I'm definitely not using the naive model which expects unilateral cooperation to become widespread. Instead when I say "cooperation" I typically have in mind some sort of cooperation that comes with a mechanism for ensuring that it's mutual or reciprocal. You can see this in the concrete example I gave in this linked post.

Have you thought at all about what merged utility function two AI's would agree on? I doubt it would be of the form .

Stuart Armstrong wrote a post that argued for merged utility functions of this form (plus a tie-breaker), but there are definitely things, like different priors and logical uncertainty, which the argument doesn't take into account, that make it unclear what the actual form of the utility function would be (or if the merged AI would even be doing expected utility maximization). I'm curious what your own reason for doubting it is.

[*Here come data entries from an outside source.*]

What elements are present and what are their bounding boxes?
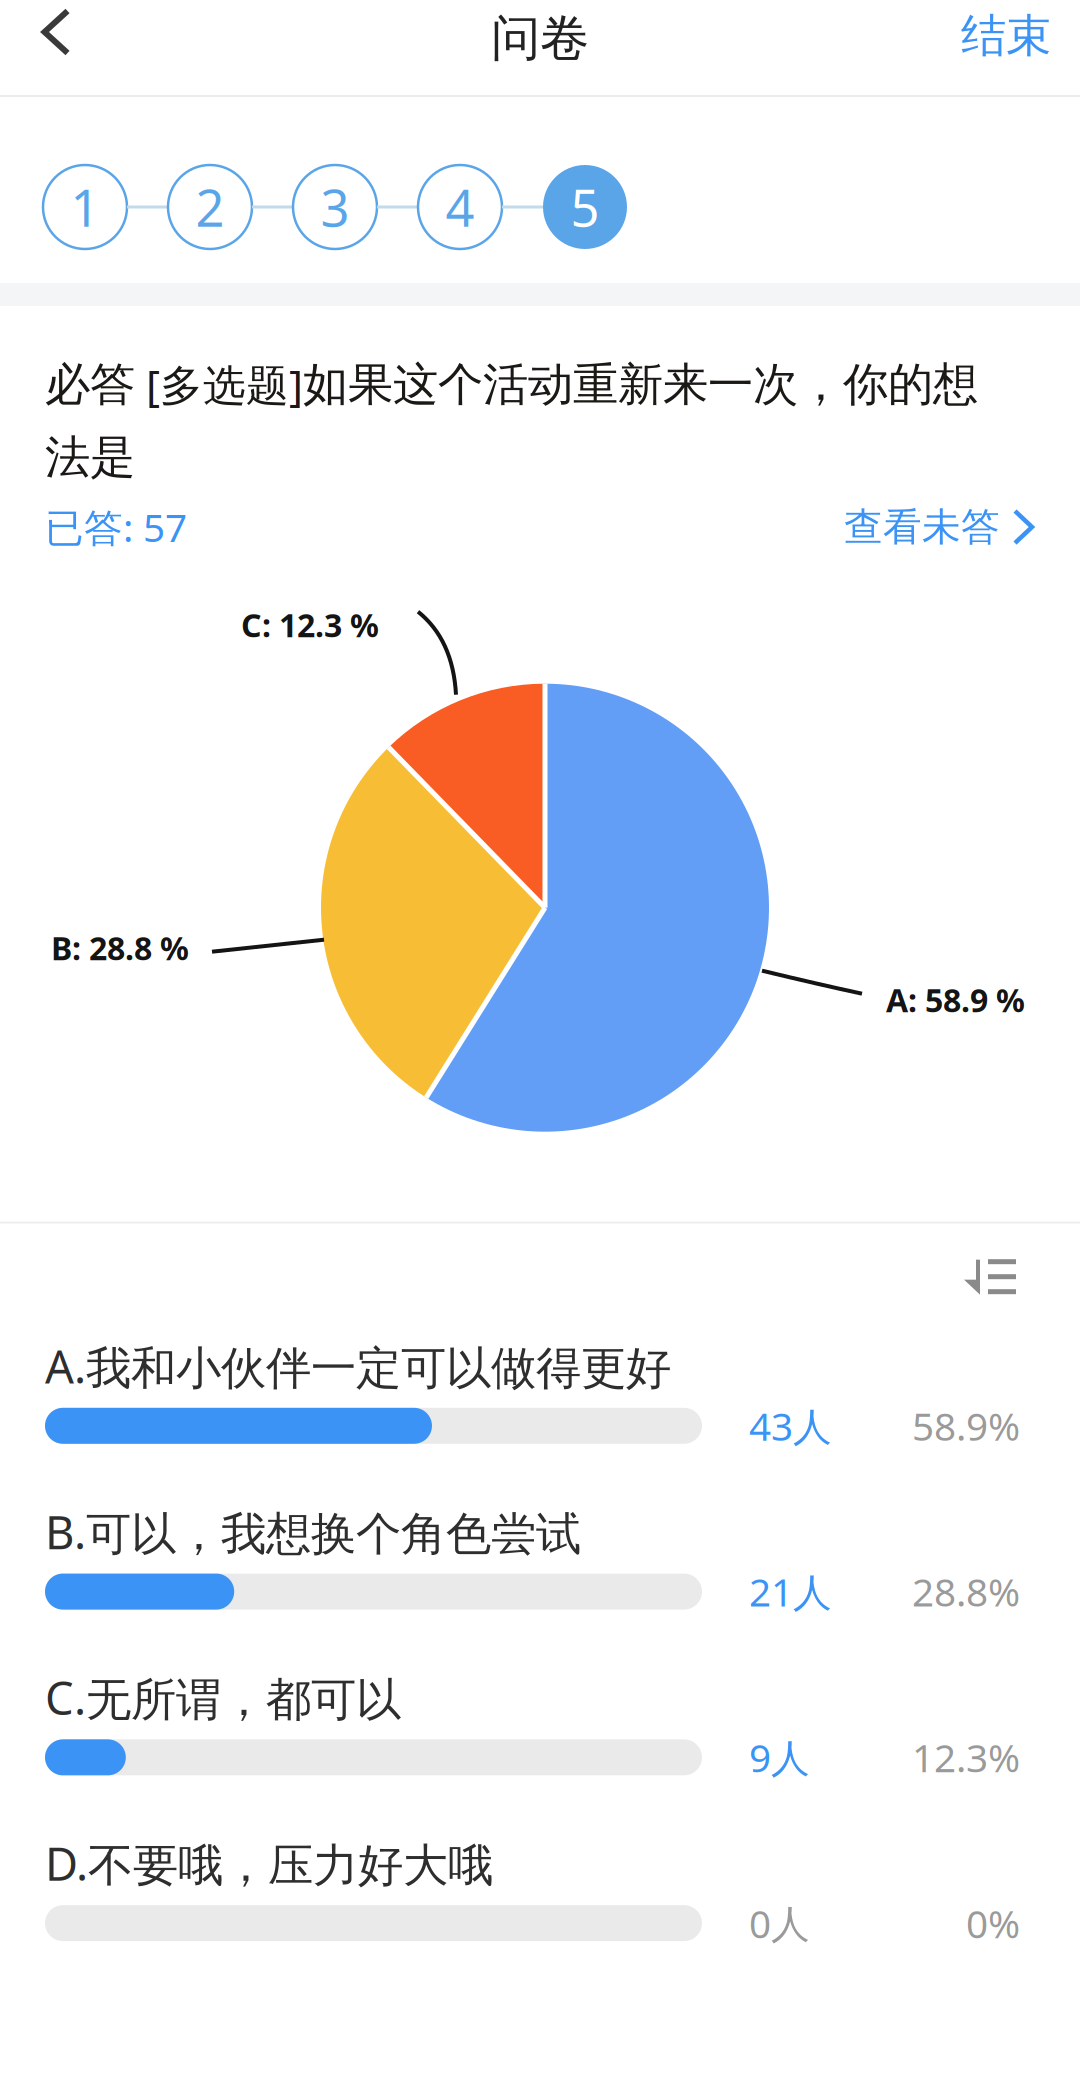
staticText: 0人 [749, 1898, 810, 1949]
button[interactable]: 查看未答 [844, 503, 1035, 551]
staticText: 28.8% [912, 1566, 1020, 1617]
staticText: A: 58.9 % [886, 979, 1025, 1021]
staticText: 21人 [749, 1566, 832, 1617]
button[interactable]: A.我和小伙伴一定可以做得更好 [45, 1313, 1035, 1452]
staticText: 43人 [749, 1400, 832, 1451]
staticText: 9人 [749, 1732, 810, 1783]
staticText: C: 12.3 % [241, 604, 379, 646]
staticText: 必答 [多选题]如果这个活动重新来一次，你的想法是 [45, 356, 978, 485]
button[interactable]: 5 [543, 165, 627, 249]
staticText: 0% [966, 1898, 1020, 1949]
button[interactable]: C.无所谓，都可以 [45, 1644, 1035, 1783]
staticText: 查看未答 [844, 503, 1000, 551]
staticText: C.无所谓，都可以 [45, 1667, 401, 1728]
staticText: 4 [446, 173, 474, 241]
staticText: A.我和小伙伴一定可以做得更好 [45, 1336, 671, 1396]
staticText: 问卷 [491, 8, 589, 69]
staticText: 已答: 57 [45, 501, 187, 553]
staticText: D.不要哦，压力好大哦 [45, 1833, 493, 1893]
staticText: 12.3% [912, 1732, 1020, 1783]
button[interactable]: 4 [418, 165, 502, 249]
staticText: 2 [196, 173, 224, 241]
button[interactable]: 3 [293, 165, 377, 249]
staticText: 3 [320, 173, 350, 241]
button[interactable]: Back [0, 8, 112, 78]
staticText: 结束 [961, 8, 1051, 64]
staticText: B.可以，我想换个角色尝试 [45, 1502, 581, 1562]
staticText: 58.9% [912, 1400, 1020, 1451]
staticText: B: 28.8 % [51, 927, 189, 969]
button[interactable]: 1 [43, 165, 127, 249]
button[interactable]: 结束 [932, 8, 1080, 78]
button[interactable]: D.不要哦，压力好大哦 [45, 1810, 1035, 1949]
button[interactable]: 2 [168, 165, 252, 249]
staticText: 1 [70, 173, 100, 241]
button[interactable]: Sort [964, 1260, 1018, 1296]
staticText: 5 [570, 173, 600, 241]
button[interactable]: B.可以，我想换个角色尝试 [45, 1478, 1035, 1617]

One utility function might turn out much easier to optimize than the other, in which case the harder-to-optimize one will be ignored completely. Random events might influence which utility function is harder to optimize, so one can't necessarily tune in advance to try to take this into account.

One of the reasons was the problem of positive affine scaling preserving behavior, but I see Stuart addresses that.

And actually, some of the reasons for thinking there would be more complicated mixing are going away as I think about it more.

EDIT: yeah if they had the same priors and did unbounded reasoning, I wouldn't be surprised anymore if there exists a that they would agree to.